* **TASK**
Exactly as they appear below, repeat the lines from the one with "full benefits of your custom domain." through the one with "Assistance, Swap a Lease, and Car Selling". Drop every picture.
(GIVEN DATA begins)
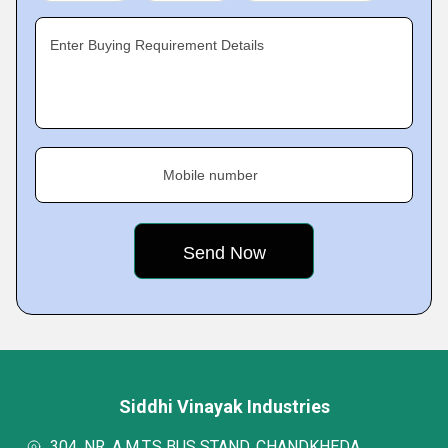
Enter Buying Requirement Details
Mobile number
Siddhi Vinayak Industries
304, NR. A.M.T.S BUS STAND, CHANDKHEDA,,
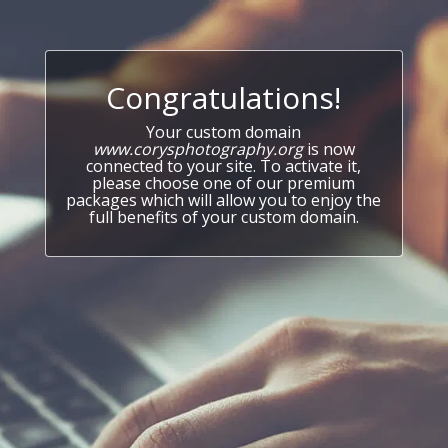
Congratulations!
Your custom domain
www.corysphotography.org
is now
connected to your site. To activate it,
please choose one of our premium
packages which will allow you to enjoy the
full benefits of your custom domain.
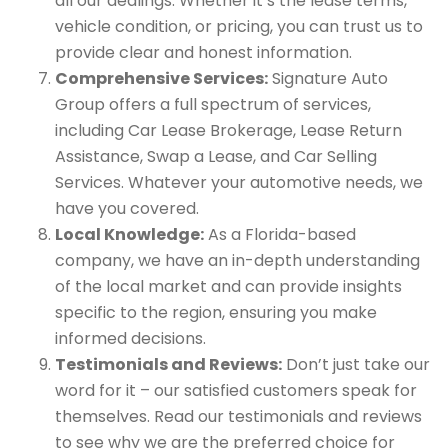
all our dealings. Whether it’s the lease terms,
vehicle condition, or pricing, you can trust us to
provide clear and honest information.
Comprehensive Services:
Signature Auto
Group offers a full spectrum of services,
including Car Lease Brokerage, Lease Return
Assistance, Swap a Lease, and Car Selling
Services. Whatever your automotive needs, we
have you covered.
Local Knowledge:
As a Florida-based
company, we have an in-depth understanding
of the local market and can provide insights
specific to the region, ensuring you make
informed decisions.
Testimonials and Reviews:
Don’t just take our
word for it – our satisfied customers speak for
themselves. Read our testimonials and reviews
to see why we are the preferred choice for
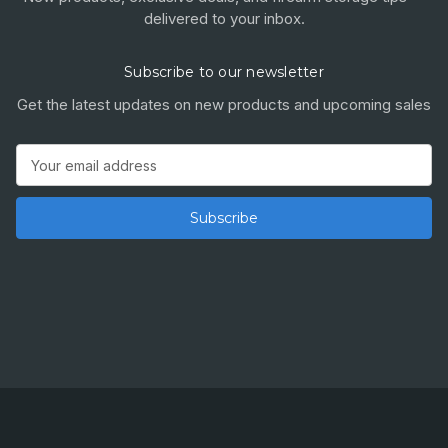
delivered to your inbox.
Subscribe to our newsletter
Get the latest updates on new products and upcoming sales
Email
Address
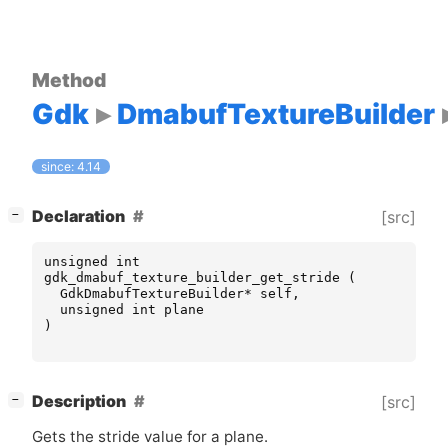
Method
Gdk
DmabufTextureBuilder
since: 4.14
[
]
Declaration
[src]
−
unsigned
int
gdk_dmabuf_texture_builder_get_stride
(
GdkDmabufTextureBuilder
*
self
,
unsigned
int
plane
)
[
]
Description
[src]
−
Gets the stride value for a plane.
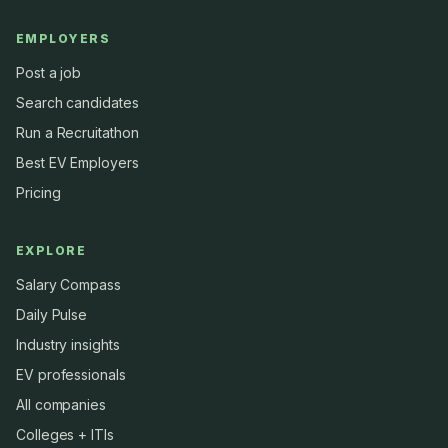
EMPLOYERS
Post a job
Search candidates
Run a Recruitathon
Best EV Employers
Pricing
EXPLORE
Salary Compass
Daily Pulse
Industry insights
EV professionals
All companies
Colleges + ITIs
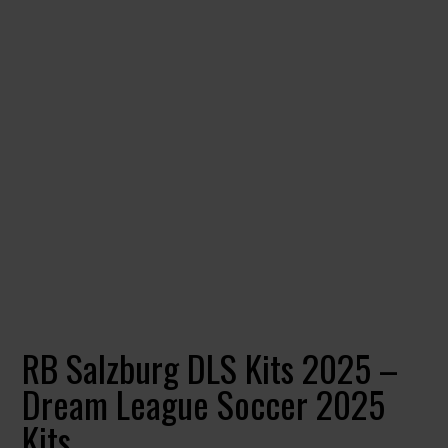
RB Salzburg DLS Kits 2025 –
Dream League Soccer 2025
Kits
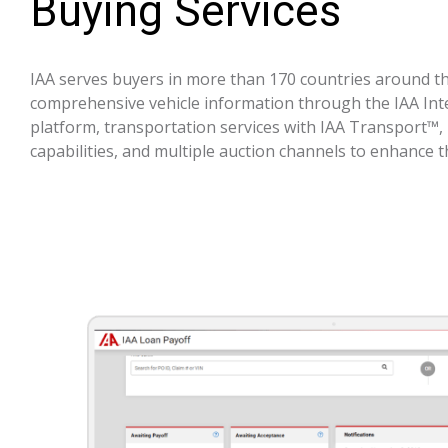
Buying Services
IAA serves buyers in more than 170 countries around th
comprehensive vehicle information through the IAA In
platform, transportation services with IAA Transport™, 
capabilities, and multiple auction channels to enhance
(GIVEN DATA ends)
* **RESULT FOR THIS EXERCISE**
full benefits of your custom domain.
all our dealings. Whether it’s the lease terms,
vehicle condition, or pricing, you can trust us to
provide clear and honest information.
Comprehensive Services:
Signature Auto
Group offers a full spectrum of services,
including Car Lease Brokerage, Lease Return
Assistance, Swap a Lease, and Car Selling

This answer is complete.